(Entries shown begins)

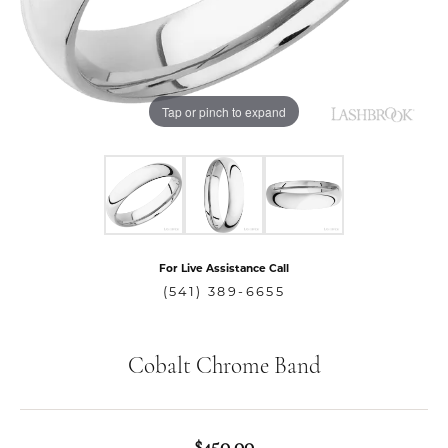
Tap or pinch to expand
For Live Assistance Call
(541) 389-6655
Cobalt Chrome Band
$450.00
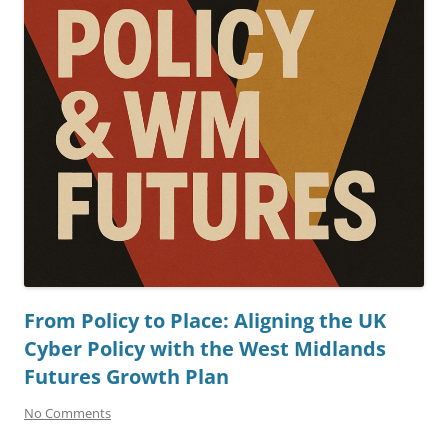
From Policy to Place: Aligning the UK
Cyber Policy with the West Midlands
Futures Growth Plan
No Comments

(Entries shown ends)
(Entries shown begins)

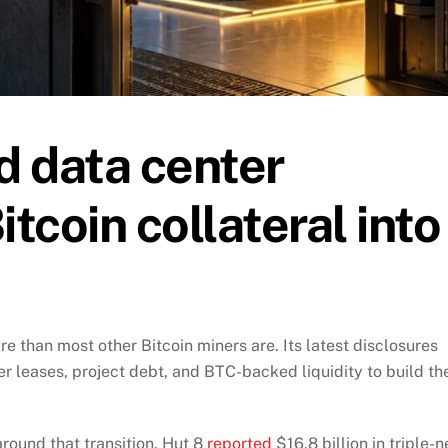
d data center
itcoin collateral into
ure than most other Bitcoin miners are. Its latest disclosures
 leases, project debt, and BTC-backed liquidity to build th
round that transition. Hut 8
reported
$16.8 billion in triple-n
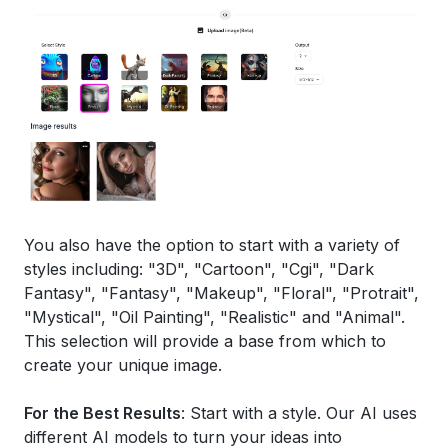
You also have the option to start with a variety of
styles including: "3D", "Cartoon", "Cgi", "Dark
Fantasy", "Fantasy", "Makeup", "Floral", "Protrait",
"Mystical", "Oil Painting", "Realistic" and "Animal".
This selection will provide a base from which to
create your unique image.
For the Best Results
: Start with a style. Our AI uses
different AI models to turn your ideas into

(Entries shown ends)

Directions for this task | Copy the listing above exactly, but only from the line with "leases, project debt, and" through the line with "different AI models to turn your ideas into", including those two lines and excluding any picture.

Exercise response |
 leases, project debt, and BTC-backed liquidity to build th
round that transition. Hut 8
reported
$16.8 billion in triple-n
You also have the option to start with a variety of
styles including: "3D", "Cartoon", "Cgi", "Dark
Fantasy", "Fantasy", "Makeup", "Floral", "Protrait",
"Mystical", "Oil Painting", "Realistic" and "Animal".
This selection will provide a base from which to
create your unique image.
For the Best Results
: Start with a style. Our AI uses
different AI models to turn your ideas into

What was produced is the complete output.